26.08.2021

Umsatzsteuerfreiheit des Betriebs von Flüchtlings- und Obdachlosenunterkünften

Der für Länder und Kommunen erfolgende Betrieb von Flüchtlingsunterkünften durch eine GmbH ist von der Umsatzsteuer befreit; dasselbe gilt für den Betrieb einer kommunalen Obdachlosenunterkunft.

Kurzbesprechung
BFH v. 24.03.2021 - VI R 1/19

UStG § 4 Nr. 12 S. 1 Buchst. 1, § 4 Nr. 16 S. 1 Buchst. l,  § 4 Nr. 18
EGRL 112/2006 Art. 132 Abs 1 Buchst g,
AsylVfG § 43, § 53
EURL 33/2013 Art. 17, EURL 33/2013 Art. 18


Im Streitfall bewirtschaftete die Steuerpflichtige, eine GmbH, eine Vielzahl von Unterbringungseinrichtungen für Flüchtlinge, Aussiedler und Obdachlose.
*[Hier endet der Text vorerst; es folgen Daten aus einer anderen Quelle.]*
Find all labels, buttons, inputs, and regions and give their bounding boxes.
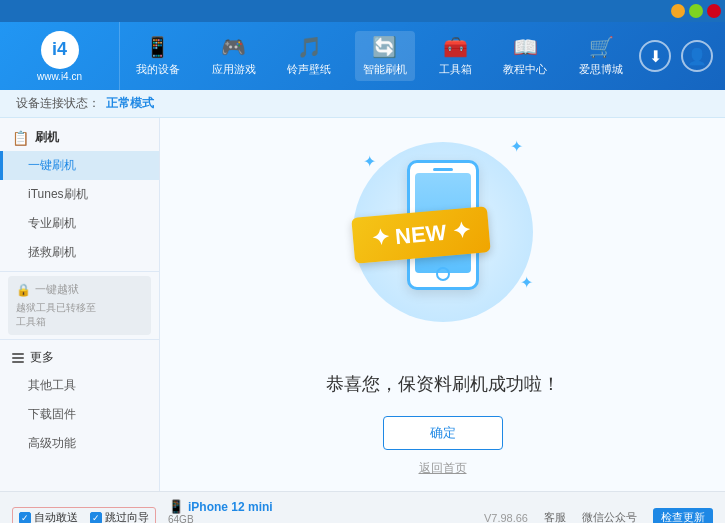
phone-speaker [433, 168, 453, 171]
apps-games-icon: 🎮 [221, 35, 246, 59]
jailbreak-header: 🔒 一键越狱 [16, 282, 143, 297]
ringtones-icon: 🎵 [297, 35, 322, 59]
nav-smart-store[interactable]: 🔄 智能刷机 [355, 31, 415, 81]
maximize-button[interactable] [689, 4, 703, 18]
account-button[interactable]: 👤 [681, 40, 713, 72]
sidebar-divider-2 [0, 339, 159, 340]
more-section-header: 更多 [0, 344, 159, 371]
sparkle-3: ✦ [520, 273, 533, 292]
header: i4 www.i4.cn 📱 我的设备 🎮 应用游戏 🎵 铃声壁纸 🔄 智能刷机… [0, 22, 725, 90]
footer-right: V7.98.66 客服 微信公众号 检查更新 [484, 508, 713, 523]
logo-area: i4 www.i4.cn [0, 22, 120, 90]
sidebar-item-other-tools[interactable]: 其他工具 [0, 371, 159, 400]
version-label: V7.98.66 [484, 512, 528, 524]
sidebar-item-pro-flash[interactable]: 专业刷机 [0, 209, 159, 238]
nav-mom-store[interactable]: 🛒 爱思博城 [571, 31, 631, 81]
status-label: 设备连接状态： [16, 95, 100, 112]
sidebar-item-advanced[interactable]: 高级功能 [0, 429, 159, 458]
logo-icon: i4 [41, 31, 79, 69]
nav-ringtones-label: 铃声壁纸 [287, 62, 331, 77]
download-firmware-label: 下载固件 [28, 407, 76, 421]
mom-store-icon: 🛒 [589, 35, 614, 59]
status-value: 正常模式 [106, 95, 154, 112]
pro-flash-label: 专业刷机 [28, 216, 76, 230]
jailbreak-section: 🔒 一键越狱 越狱工具已转移至工具箱 [8, 276, 151, 335]
nav-tutorial-label: 教程中心 [503, 62, 547, 77]
checkbox-group: ✓ 自动敢送 ✓ 跳过向导 [12, 507, 156, 523]
toolbox-icon: 🧰 [443, 35, 468, 59]
nav-right-actions: ⬇ 👤 [639, 40, 725, 72]
nav-toolbox[interactable]: 🧰 工具箱 [431, 31, 480, 81]
sidebar-divider-1 [0, 271, 159, 272]
nav-apps-games[interactable]: 🎮 应用游戏 [204, 31, 264, 81]
sparkle-2: ✦ [510, 137, 523, 156]
skip-wizard-check-icon: ✓ [90, 512, 102, 524]
sidebar-item-download-firmware[interactable]: 下载固件 [0, 400, 159, 429]
download-button[interactable]: ⬇ [639, 40, 671, 72]
nav-apps-games-label: 应用游戏 [212, 62, 256, 77]
auto-send-checkbox[interactable]: ✓ 自动敢送 [19, 510, 78, 523]
lock-icon: 🔒 [16, 283, 31, 297]
confirm-button[interactable]: 确定 [383, 416, 503, 450]
sidebar-item-one-key-flash[interactable]: 一键刷机 [0, 151, 159, 180]
tutorial-icon: 📖 [513, 35, 538, 59]
one-key-flash-label: 一键刷机 [28, 158, 76, 172]
more-section-label: 更多 [30, 349, 54, 366]
nav-smart-store-label: 智能刷机 [363, 62, 407, 77]
nav-toolbox-label: 工具箱 [439, 62, 472, 77]
footer-device-row: ✓ 自动敢送 ✓ 跳过向导 📱 iPhone 12 mini 64GB Down… [0, 491, 725, 523]
titlebar [0, 0, 725, 22]
smart-store-icon: 🔄 [372, 35, 397, 59]
sparkle-1: ✦ [363, 152, 376, 171]
auto-send-label: 自动敢送 [34, 510, 78, 523]
skip-wizard-checkbox[interactable]: ✓ 跳过向导 [90, 510, 149, 523]
flash-section-label: 刷机 [35, 129, 59, 146]
main-layout: 📋 刷机 一键刷机 iTunes刷机 专业刷机 拯救刷机 🔒 一键越狱 越狱工具… [0, 118, 725, 491]
skip-wizard-label: 跳过向导 [105, 510, 149, 523]
my-device-icon: 📱 [145, 35, 170, 59]
content-area: ✦ ✦ ✦ ✦ NEW ✦ 恭喜您，保资料刷机成功啦！ 确定 返回首页 [160, 118, 725, 491]
status-bar: 设备连接状态： 正常模式 [0, 90, 725, 118]
home-link[interactable]: 返回首页 [419, 460, 467, 477]
nav-mom-store-label: 爱思博城 [579, 62, 623, 77]
jailbreak-label: 一键越狱 [35, 282, 79, 297]
jailbreak-note: 越狱工具已转移至工具箱 [16, 301, 143, 329]
success-message: 恭喜您，保资料刷机成功啦！ [326, 372, 560, 396]
phone-home-btn [436, 267, 450, 281]
flash-section-icon: 📋 [12, 130, 29, 146]
nav-ringtones[interactable]: 🎵 铃声壁纸 [279, 31, 339, 81]
device-name: iPhone 12 mini [188, 500, 273, 514]
nav-menu: 📱 我的设备 🎮 应用游戏 🎵 铃声壁纸 🔄 智能刷机 🧰 工具箱 📖 教程中心… [120, 22, 639, 90]
nav-my-device-label: 我的设备 [136, 62, 180, 77]
sidebar-item-itunes-flash[interactable]: iTunes刷机 [0, 180, 159, 209]
device-info: 📱 iPhone 12 mini 64GB Down-12mini-13,1 [168, 499, 273, 523]
itunes-flash-label: iTunes刷机 [28, 187, 88, 201]
flash-section-header: 📋 刷机 [0, 124, 159, 151]
mic-flash-label: 拯救刷机 [28, 245, 76, 259]
advanced-label: 高级功能 [28, 436, 76, 450]
phone-icon: 📱 [168, 499, 184, 514]
close-button[interactable] [707, 4, 721, 18]
logo-subtitle: www.i4.cn [37, 71, 82, 82]
sidebar: 📋 刷机 一键刷机 iTunes刷机 专业刷机 拯救刷机 🔒 一键越狱 越狱工具… [0, 118, 160, 491]
other-tools-label: 其他工具 [28, 378, 76, 392]
minimize-button[interactable] [671, 4, 685, 18]
nav-tutorial[interactable]: 📖 教程中心 [495, 31, 555, 81]
wechat-public-link[interactable]: 微信公众号 [582, 510, 637, 523]
nav-my-device[interactable]: 📱 我的设备 [128, 31, 188, 81]
success-illustration: ✦ ✦ ✦ ✦ NEW ✦ [343, 132, 543, 352]
auto-send-check-icon: ✓ [19, 512, 31, 524]
device-storage: 64GB [168, 514, 273, 523]
customer-service-link[interactable]: 客服 [544, 510, 566, 523]
sidebar-item-mic-flash[interactable]: 拯救刷机 [0, 238, 159, 267]
more-icon [12, 353, 24, 363]
update-button[interactable]: 检查更新 [653, 508, 713, 523]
Dabei handelte es sich sowohl um Gemeinschaftsunterkünfte für Flüchtlinge in kommunaler Trägerschaft als auch um Erstaufnahmeeinrichtungen verschiedener Bundesländer sowie um eine städtische Obdachlosenunterkunft. In der Regel verantwortete die Steuerpflichtige insbesondere die Ausstattung der jeweiligen Unterkunft, deren Reinigung und personelle Besetzung sowie die soziale Betreuung der untergebrachten Personen. Das FA behandelte die Umsätze der Steuerpflichtigen aus dem Betrieb der Flüchtlings- und Obdachlosenunterkünfte als umsatzsteuerpflichtig. Nach erfolglosem Einspruchsverfahren wies auch das FG die eingelegte Klag. ab.

Im Revisionsverfahren bekam die Steuerpflichtige dagegen Recht. Der BFH entschied, dass die Steuerpflichtige sich auf eine Steuerbefreiung nach Art. 132 Abs. 1 Buchst. g der Richtlinie 2006/112/EG des Rates vom 28.11.2006 über das gemeinsame Mehrwertsteuersystem berufen kann. Nach dieser Bestimmung sind u.a. eng mit der Sozialfürsorge und der sozialen Sicherheit verbundene Dienstleistungen von der Steuer befreit, wenn sie von Einrichtungen bewirkt werden, die der betreffende Mitgliedstaat als Einrichtung mit sozialem Charakter anerkannt hat.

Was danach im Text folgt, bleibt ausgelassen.